#### [What you need to do]
Set down a faithful copy of every record below, with no images.
>>>>>
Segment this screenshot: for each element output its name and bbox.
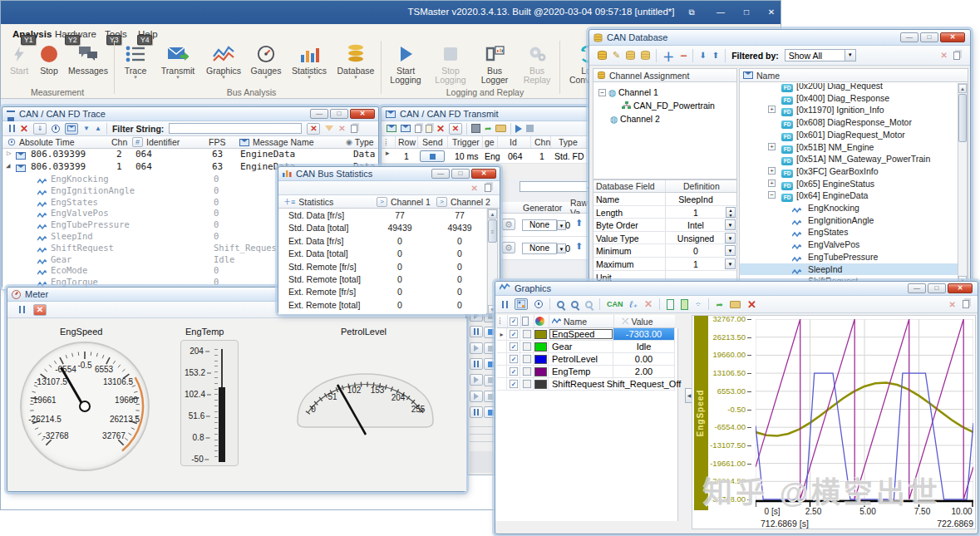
close-button[interactable]: ✕: [940, 32, 965, 42]
col-fps[interactable]: FPS: [209, 136, 225, 148]
open-folder-icon[interactable]: [495, 125, 506, 132]
filter-input[interactable]: [169, 123, 302, 134]
remove-filter-icon[interactable]: ✕: [338, 124, 345, 133]
send-button[interactable]: [420, 150, 445, 162]
clear-icon[interactable]: ✕: [949, 300, 956, 309]
minimize-button[interactable]: —: [900, 32, 918, 42]
scroll-up-icon[interactable]: ▲: [958, 84, 967, 93]
edit-pencil-icon[interactable]: ✎: [613, 50, 620, 61]
signal-up-icon[interactable]: ⬆: [575, 218, 583, 229]
db-signal-item[interactable]: EngValvePos: [740, 238, 958, 251]
statistics-button[interactable]: Statistics▼: [286, 41, 332, 87]
statistics-row[interactable]: Std. Data [fr/s]7777: [278, 209, 486, 221]
close-button[interactable]: ✕: [350, 109, 375, 119]
move-down-icon[interactable]: ⬇: [699, 51, 706, 60]
col-absolute-time[interactable]: Absolute Time: [19, 137, 75, 147]
gear-icon[interactable]: ⚙: [502, 242, 515, 253]
name-header[interactable]: Name: [756, 71, 780, 81]
col-generator[interactable]: Generator: [523, 202, 562, 213]
minimize-button[interactable]: —: [712, 6, 730, 18]
col-statistics[interactable]: Statistics: [298, 197, 333, 207]
statistics-row[interactable]: Std. Remote [total]00: [278, 273, 486, 285]
graphics-signal-row[interactable]: ▸ ✓ ✓ EngSpeed -7303.00: [497, 328, 675, 341]
dropdown-button[interactable]: ▼: [725, 245, 736, 256]
node-control-row[interactable]: [470, 374, 498, 386]
statistics-row[interactable]: Ext. Data [fr/s]00: [278, 234, 486, 247]
scroll-bottom-icon[interactable]: ⇓: [33, 123, 47, 135]
scroll-up-icon[interactable]: ▲: [488, 209, 497, 219]
transmit-row[interactable]: ▸ 1 10 ms Eng 064 1 Std. FD: [382, 149, 591, 164]
db-message-item[interactable]: +FD[0x65] EngineStatus: [740, 178, 958, 190]
engspeed-gauge[interactable]: -0.5655313106.51966026213.532767-32768-2…: [20, 342, 150, 471]
pause-icon[interactable]: [502, 301, 508, 308]
db-signal-item[interactable]: EngIgnitionAngle: [740, 214, 958, 227]
expand-icon[interactable]: >: [377, 197, 387, 207]
graphics-signal-row[interactable]: ✓ ✓ PetrolLevel 0.00: [497, 353, 675, 366]
db-message-item[interactable]: FD[0x200] Diag_Request: [740, 83, 958, 92]
clear-icon[interactable]: ✕: [20, 123, 28, 135]
db-signal-item[interactable]: EngStates: [740, 226, 958, 238]
col-row[interactable]: Row: [398, 136, 416, 148]
statistics-row[interactable]: Std. Remote [fr/s]00: [278, 260, 486, 273]
transmit-button[interactable]: Transmit▼: [155, 41, 201, 87]
save-icon[interactable]: [471, 124, 480, 133]
copy-icon[interactable]: [351, 125, 357, 133]
start-logging-button[interactable]: Start Logging: [383, 41, 428, 87]
dots-grid-icon[interactable]: ⁘: [695, 300, 702, 308]
trace-button[interactable]: Trace▼: [116, 41, 155, 87]
graphics-signal-row[interactable]: ✓ ✓ EngTemp 2.00: [497, 366, 675, 378]
move-up-icon[interactable]: ▲: [95, 125, 101, 132]
remove-all-databases-icon[interactable]: [641, 51, 650, 60]
col-definition[interactable]: Definition: [683, 180, 720, 192]
node-control-row[interactable]: [470, 342, 498, 355]
petrollevel-gauge[interactable]: 0 51 102 153 204 255: [293, 352, 438, 443]
float-window-button[interactable]: ⧉: [682, 6, 701, 18]
maximize-button[interactable]: □: [920, 32, 938, 42]
zoom-in-icon[interactable]: [557, 301, 564, 308]
generator-select[interactable]: None▼: [522, 219, 557, 231]
stop-button[interactable]: Stop: [34, 41, 64, 87]
col-channel1[interactable]: Channel 1: [391, 197, 431, 207]
maximize-button[interactable]: □: [928, 283, 946, 293]
dropdown-button[interactable]: ▼: [725, 258, 736, 269]
node-control-row[interactable]: [470, 391, 498, 403]
db-message-item[interactable]: FD[0x400] Diag_Response: [740, 92, 958, 105]
scrollbar[interactable]: ▲ ▼: [958, 83, 968, 285]
close-red-icon[interactable]: ✕: [33, 304, 47, 316]
field-row[interactable]: Minimum0▼: [593, 244, 736, 258]
statistics-row[interactable]: Ext. Data [total]00: [278, 247, 486, 259]
clock-icon[interactable]: [534, 300, 543, 308]
statistics-row[interactable]: Ext. Remote [fr/s]00: [278, 285, 486, 298]
minimize-button[interactable]: —: [908, 283, 926, 293]
tree-item-channel1[interactable]: − ◍ Channel 1: [598, 87, 658, 97]
db-message-item[interactable]: FD[0x51A] NM_Gateway_PowerTrain: [740, 153, 958, 165]
copy-icon[interactable]: [963, 300, 969, 308]
db-message-item[interactable]: +FD[0x11970] Ignition_Info: [740, 104, 958, 116]
filter-clear-icon[interactable]: ✕: [307, 123, 320, 135]
clock-icon[interactable]: [52, 125, 60, 133]
remove-database-icon[interactable]: [626, 51, 635, 60]
field-row[interactable]: Byte OrderIntel▼: [593, 219, 736, 232]
messages-button[interactable]: Messages: [64, 41, 112, 87]
export-icon[interactable]: ➦: [485, 124, 491, 133]
scroll-thumb[interactable]: ≡: [488, 219, 497, 243]
signal-combobox[interactable]: ⌄: [520, 181, 593, 192]
filter-select[interactable]: Show All▼: [785, 49, 856, 61]
maximize-button[interactable]: □: [737, 6, 756, 18]
minus-icon[interactable]: −: [680, 49, 687, 62]
delete-all-icon[interactable]: ✕: [449, 123, 462, 135]
add-database-icon[interactable]: [598, 51, 607, 60]
trace-frame-row[interactable]: ▷ 806.039399 2 064 63 EngineData Data: [2, 149, 378, 161]
dropdown-button[interactable]: ▼: [725, 233, 736, 243]
export-icon[interactable]: ➦: [716, 300, 722, 309]
settings-icon[interactable]: [515, 298, 528, 310]
statistics-row[interactable]: Ext. Remote [total]00: [278, 298, 486, 311]
paste-icon[interactable]: [426, 125, 432, 133]
clear-chart-icon[interactable]: ✕: [747, 298, 756, 311]
delete-icon[interactable]: ✕: [436, 123, 445, 135]
engtemp-gauge[interactable]: 204 153.2 102.4 51.6 0.8 -50: [180, 340, 239, 466]
delete-signal-icon[interactable]: ✕: [644, 298, 653, 310]
scroll-thumb[interactable]: [958, 94, 967, 142]
col-id[interactable]: Id: [510, 136, 517, 148]
zoom-out-icon[interactable]: [571, 301, 579, 308]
<<<<<
#### [Task output]
Segment this screenshot: for each element output its name and bbox.
close-button[interactable]: ✕: [940, 32, 965, 42]
col-fps[interactable]: FPS: [209, 136, 225, 148]
open-folder-icon[interactable]: [495, 125, 506, 132]
filter-input[interactable]: [169, 123, 302, 134]
remove-filter-icon[interactable]: ✕: [338, 124, 345, 133]
send-button[interactable]: [420, 150, 445, 162]
clear-icon[interactable]: ✕: [949, 300, 956, 309]
minimize-button[interactable]: —: [900, 32, 918, 42]
scroll-up-icon[interactable]: ▲: [958, 84, 967, 93]
edit-pencil-icon[interactable]: ✎: [613, 50, 620, 61]
signal-up-icon[interactable]: ⬆: [575, 218, 583, 229]
db-signal-item[interactable]: EngValvePos: [740, 238, 958, 251]
statistics-button[interactable]: Statistics▼: [286, 41, 332, 87]
statistics-row[interactable]: Std. Data [fr/s]7777: [278, 209, 486, 221]
close-button[interactable]: ✕: [350, 109, 375, 119]
move-down-icon[interactable]: ⬇: [699, 51, 706, 60]
col-absolute-time[interactable]: Absolute Time: [19, 137, 75, 147]
gear-icon[interactable]: ⚙: [502, 242, 515, 253]
name-header[interactable]: Name: [756, 71, 780, 81]
col-generator[interactable]: Generator: [523, 202, 562, 213]
minimize-button[interactable]: —: [712, 6, 730, 18]
col-statistics[interactable]: Statistics: [298, 197, 333, 207]
statistics-row[interactable]: Std. Remote [total]00: [278, 273, 486, 285]
graphics-signal-row[interactable]: ▸ ✓ ✓ EngSpeed -7303.00: [497, 328, 675, 341]
dropdown-button[interactable]: ▼: [725, 245, 736, 256]
node-control-row[interactable]: [470, 374, 498, 386]
statistics-row[interactable]: Ext. Data [fr/s]00: [278, 234, 486, 247]
scroll-bottom-icon[interactable]: ⇓: [33, 123, 47, 135]
scroll-up-icon[interactable]: ▲: [488, 209, 497, 219]
transmit-row[interactable]: ▸ 1 10 ms Eng 064 1 Std. FD: [382, 149, 591, 164]
db-message-item[interactable]: +FD[0x65] EngineStatus: [740, 178, 958, 190]
engspeed-gauge[interactable]: -0.5655313106.51966026213.532767-32768-2…: [20, 342, 150, 471]
pause-icon[interactable]: [502, 301, 508, 308]
db-signal-item[interactable]: EngIgnitionAngle: [740, 214, 958, 227]
expand-icon[interactable]: >: [377, 197, 387, 207]
graphics-signal-row[interactable]: ✓ ✓ PetrolLevel 0.00: [497, 353, 675, 366]
db-message-item[interactable]: FD[0x200] Diag_Request: [740, 83, 958, 92]
clear-icon[interactable]: ✕: [20, 123, 28, 135]
db-signal-item[interactable]: EngStates: [740, 226, 958, 238]
col-row[interactable]: Row: [398, 136, 416, 148]
statistics-row[interactable]: Std. Remote [fr/s]00: [278, 260, 486, 273]
transmit-button[interactable]: Transmit▼: [155, 41, 201, 87]
save-icon[interactable]: [471, 124, 480, 133]
copy-icon[interactable]: [351, 125, 357, 133]
start-logging-button[interactable]: Start Logging: [383, 41, 428, 87]
dots-grid-icon[interactable]: ⁘: [695, 300, 702, 308]
trace-button[interactable]: Trace▼: [116, 41, 155, 87]
graphics-signal-row[interactable]: ✓ ✓ EngTemp 2.00: [497, 366, 675, 378]
move-up-icon[interactable]: ▲: [95, 125, 101, 132]
remove-all-databases-icon[interactable]: [641, 51, 650, 60]
col-definition[interactable]: Definition: [683, 180, 720, 192]
node-control-row[interactable]: [470, 342, 498, 355]
petrollevel-gauge[interactable]: 0 51 102 153 204 255: [293, 352, 438, 443]
float-window-button[interactable]: ⧉: [682, 6, 701, 18]
maximize-button[interactable]: □: [920, 32, 938, 42]
zoom-in-icon[interactable]: [557, 301, 564, 308]
generator-select[interactable]: None▼: [522, 219, 557, 231]
stop-button[interactable]: Stop: [34, 41, 64, 87]
col-channel1[interactable]: Channel 1: [391, 197, 431, 207]
maximize-button[interactable]: □: [928, 283, 946, 293]
dropdown-button[interactable]: ▼: [725, 258, 736, 269]
node-control-row[interactable]: [470, 391, 498, 403]
db-message-item[interactable]: FD[0x400] Diag_Response: [740, 92, 958, 105]
scrollbar[interactable]: ▲ ▼: [958, 83, 968, 285]
close-red-icon[interactable]: ✕: [33, 304, 47, 316]
field-row[interactable]: Minimum0▼: [593, 244, 736, 258]
statistics-row[interactable]: Ext. Data [total]00: [278, 247, 486, 259]
clock-icon[interactable]: [534, 300, 543, 308]
statistics-row[interactable]: Ext. Remote [fr/s]00: [278, 285, 486, 298]
minimize-button[interactable]: —: [908, 283, 926, 293]
tree-item-channel1[interactable]: − ◍ Channel 1: [598, 87, 658, 97]
db-message-item[interactable]: FD[0x51A] NM_Gateway_PowerTrain: [740, 153, 958, 165]
copy-icon[interactable]: [963, 300, 969, 308]
db-message-item[interactable]: +FD[0x11970] Ignition_Info: [740, 104, 958, 116]
filter-clear-icon[interactable]: ✕: [307, 123, 320, 135]
clock-icon[interactable]: [52, 125, 60, 133]
remove-database-icon[interactable]: [626, 51, 635, 60]
field-row[interactable]: Byte OrderIntel▼: [593, 219, 736, 232]
messages-button[interactable]: Messages: [64, 41, 112, 87]
export-icon[interactable]: ➦: [485, 124, 491, 133]
scroll-thumb[interactable]: ≡: [488, 219, 497, 243]
signal-combobox[interactable]: ⌄: [520, 181, 593, 192]
filter-select[interactable]: Show All▼: [785, 49, 856, 61]
maximize-button[interactable]: □: [737, 6, 756, 18]
minus-icon[interactable]: −: [680, 49, 687, 62]
delete-all-icon[interactable]: ✕: [449, 123, 462, 135]
add-database-icon[interactable]: [598, 51, 607, 60]
trace-frame-row[interactable]: ▷ 806.039399 2 064 63 EngineData Data: [2, 149, 378, 161]
dropdown-button[interactable]: ▼: [725, 233, 736, 243]
export-icon[interactable]: ➦: [716, 300, 722, 309]
settings-icon[interactable]: [515, 298, 528, 310]
statistics-row[interactable]: Ext. Remote [total]00: [278, 298, 486, 311]
paste-icon[interactable]: [426, 125, 432, 133]
clear-chart-icon[interactable]: ✕: [747, 298, 756, 311]
delete-icon[interactable]: ✕: [436, 123, 445, 135]
engtemp-gauge[interactable]: 204 153.2 102.4 51.6 0.8 -50: [180, 340, 239, 466]
delete-signal-icon[interactable]: ✕: [644, 298, 653, 310]
scroll-thumb[interactable]: [958, 94, 967, 142]
col-id[interactable]: Id: [510, 136, 517, 148]
zoom-out-icon[interactable]: [571, 301, 579, 308]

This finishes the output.